How to play two types of knockdowns
Monday's Instruction Blog entry discussed the way D.A. Points played the final few nerve-racking holes at Pebble Beach to win his first PGA Tour event, the AT&T National Pro-Am. He hit mostly knockdown shots for ultimate control. I resurrected a Golf Digest article I did 20 years ago with Paul Azinger about the same subject, because Paul relied on his knockdown shot while winning in similar fashion at Pebble Beach in 1991.
An astute reader of this blog pointed out in a comment that Azinger's clubface seemed to be well open--the face looking at the sky--well past impact, rather than in the normal toe-up position. A closer examination of Paul's original article reveals that he was showing how to hit two types of knockdowns. I'll let him take it from here, in his own words:
The basic knockdown shot for me generally moves slightly left to right or fairly straight.That's because I don't let the clubface turn over through impact (open-face photo,* below left*). That's how Lee Trevino plays the shot. When the ball lands, it takes one hop and, boom, it stops. If the pin is on the back of a two-tiered green, I'll land it short of the tier. It will hop up the hill and stop near the pin.

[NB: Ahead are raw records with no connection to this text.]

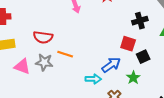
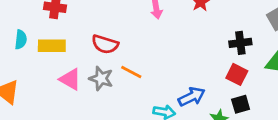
red square: (128, 44) -> (237, 74), moved
black square: (143, 57) -> (241, 104), moved

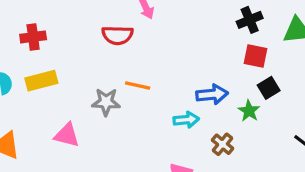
red semicircle: (105, 44) -> (117, 35), moved
pink triangle: (70, 79) -> (67, 135), moved
blue arrow: (192, 97) -> (212, 94), turned 36

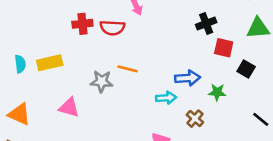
black cross: (250, 20) -> (206, 24), moved
red cross: (33, 37) -> (82, 24), moved
black square: (269, 88) -> (246, 69), moved, turned -30
green star: (249, 111) -> (217, 92), turned -30

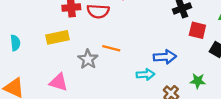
yellow rectangle: (50, 63) -> (57, 37), moved
gray star: (102, 81) -> (88, 59), turned 30
green star: (217, 92) -> (198, 81), moved

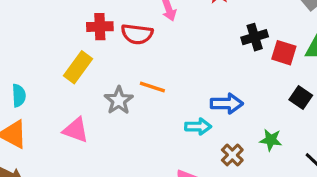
red square: (197, 30) -> (284, 53), moved
yellow rectangle: (57, 37) -> (78, 67), turned -45
cyan semicircle: (15, 43) -> (19, 96), moved

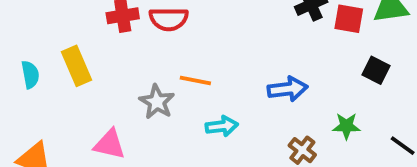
yellow rectangle: (78, 67) -> (76, 66), moved, turned -52
cyan semicircle: (19, 96) -> (30, 75), moved
cyan arrow: (198, 127) -> (222, 126), moved

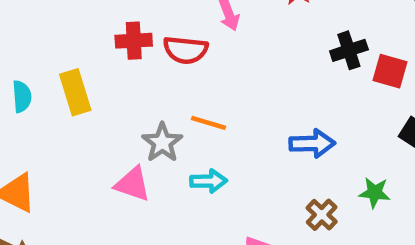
cyan arrow: (222, 126) -> (208, 181), moved
pink triangle: (110, 144) -> (133, 184), moved

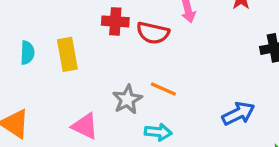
blue arrow: (312, 143) -> (238, 114), turned -32
pink triangle: (133, 184) -> (85, 126), moved

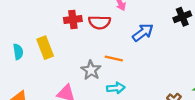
blue arrow: (238, 114) -> (143, 32), moved

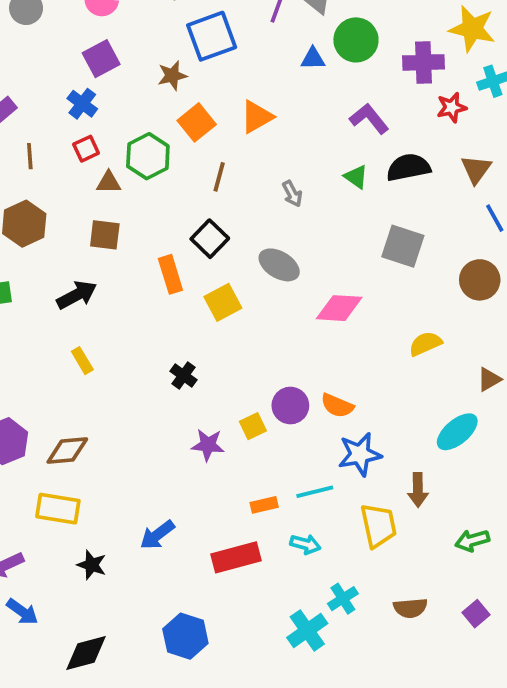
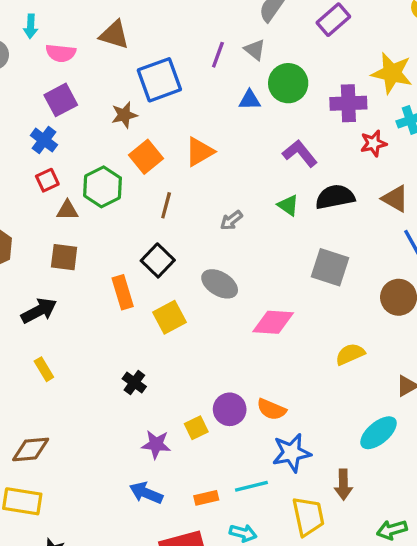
brown triangle: (476, 169) -> (395, 199), turned -36
gray arrow: (292, 194) -> (231, 220), turned 80
blue arrow: (157, 535) -> (146, 493), moved, turned 60

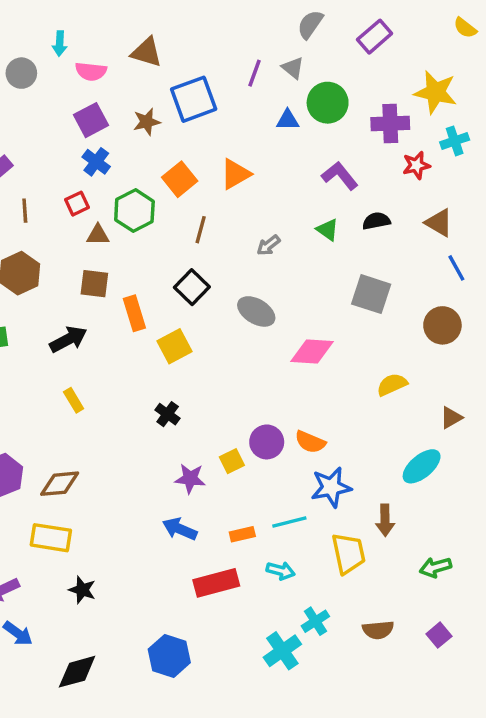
brown star: (124, 115) -> (147, 122), moved
blue cross: (44, 140) -> (96, 162), moved
black semicircle: (335, 197) -> (376, 221), size x0.7
orange rectangle: (123, 292) -> (134, 313), moved
yellow square: (169, 317) -> (174, 346), moved

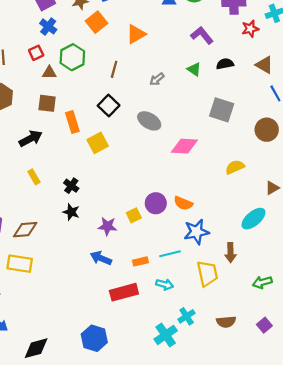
orange square: (180, 179) -> (96, 22), moved
black cross: (168, 414) -> (71, 186), moved
black star: (82, 590) -> (71, 212), moved

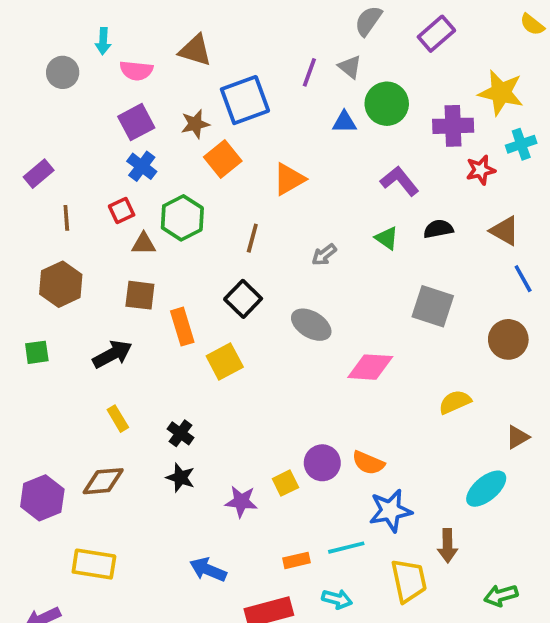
brown diamond: (25, 230) -> (103, 481), moved
blue arrow: (101, 258) -> (208, 570), moved

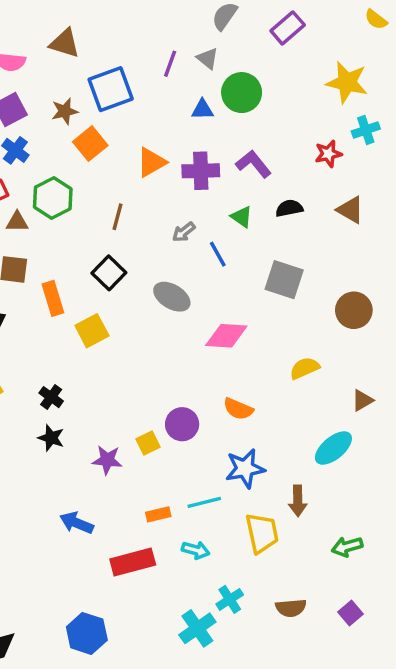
purple cross: (453, 126) -> (201, 171), moved
blue line: (523, 279) -> (218, 254), moved
orange semicircle: (368, 463) -> (238, 409), moved

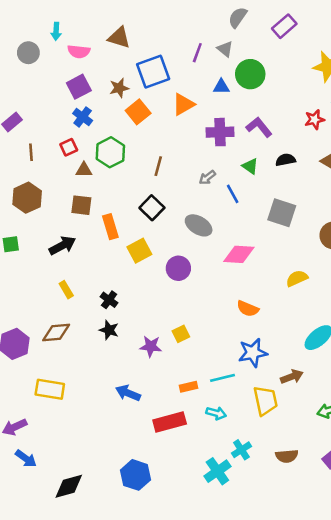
orange triangle: (151, 162) -> (183, 104), moved
purple circle: (182, 424) -> (178, 268), moved
brown arrow: (298, 501) -> (292, 377), turned -110

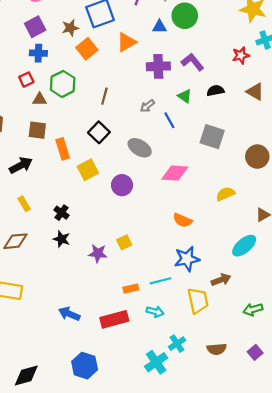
blue cross: (83, 117) -> (38, 53), turned -35
blue arrow: (128, 393) -> (69, 314), moved

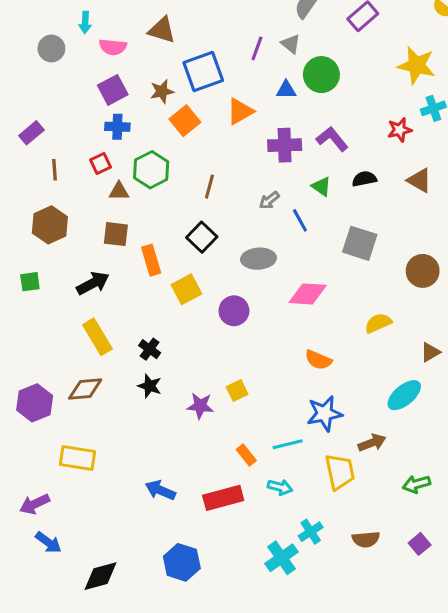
gray ellipse: (140, 148) -> (258, 259), turned -35
yellow rectangle: (24, 204) -> (97, 337), size x1.6
orange rectangle: (131, 289) -> (246, 455), turned 64

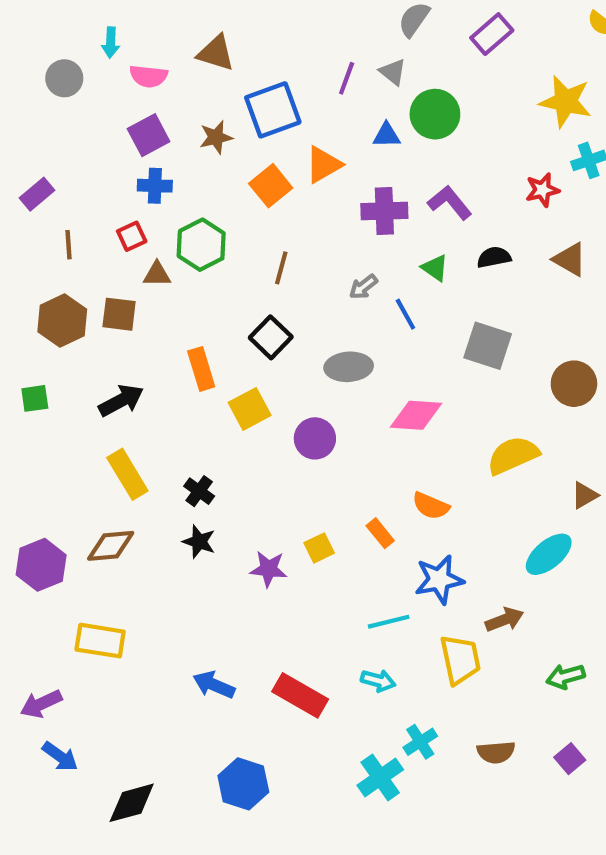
orange square: (185, 121) -> (271, 186), moved
brown square: (116, 234) -> (119, 314), moved
yellow semicircle: (378, 323) -> (513, 455), size x1.4
orange rectangle: (246, 455) -> (380, 533), moved
red rectangle: (223, 498) -> (300, 695), turned 45

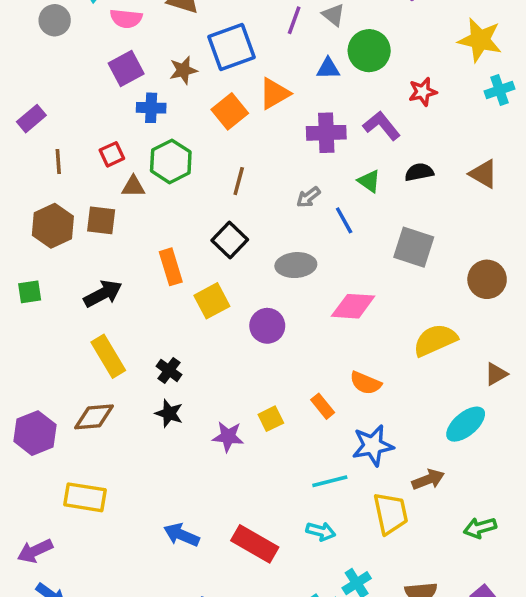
blue cross: (155, 186) -> (151, 108), moved
red star: (542, 190) -> (423, 92), moved

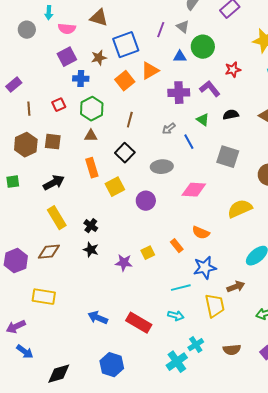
brown triangle: (133, 186) -> (91, 136), moved

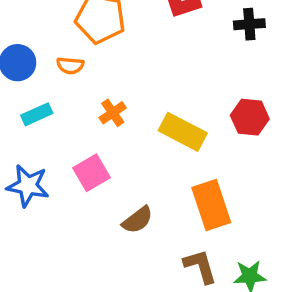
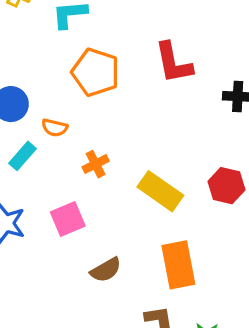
orange semicircle: (70, 66) -> (55, 128), moved
cyan rectangle: (37, 114) -> (23, 156), turned -32

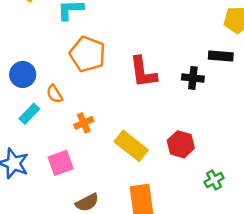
red L-shape: (173, 63) -> (143, 72), moved
orange semicircle: (55, 128) -> (54, 94), turned 42

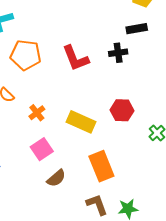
pink square: (61, 163) -> (42, 149), moved

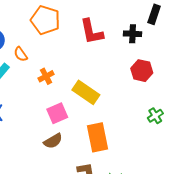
black rectangle: (137, 29) -> (154, 14), turned -72
red hexagon: (122, 110) -> (142, 71), moved
pink square: (42, 149) -> (57, 113), moved

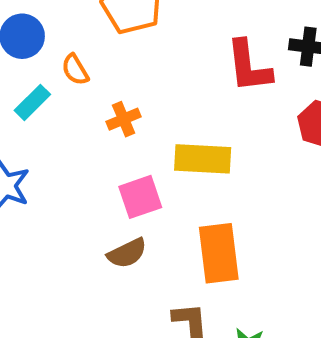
red L-shape: (92, 32) -> (249, 66), moved
yellow rectangle: (86, 92) -> (203, 159), turned -36

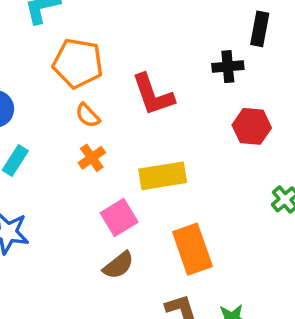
red L-shape: (249, 66) -> (153, 95), moved
orange semicircle: (75, 70) -> (88, 115), moved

But sometimes I'll let the club turn over if I want the ball to run a bit after it lands (toe-up photo, above right). That's the way Chi Chi Rodriguez plays it. He has more of a neutral grip. His arms don't separate from his body; they release naturally. He still finishes low, however.
A final note: Grip pressure is important. Because you are making a shorter, more compact swing and probably trying not to let the clubface turn over through impact, it's easy to get tight in your hands and arms. You need to have a firm hold of the club, but be careful not to get too tight. As in boxing, you've got to be relaxed to produce a knockdown.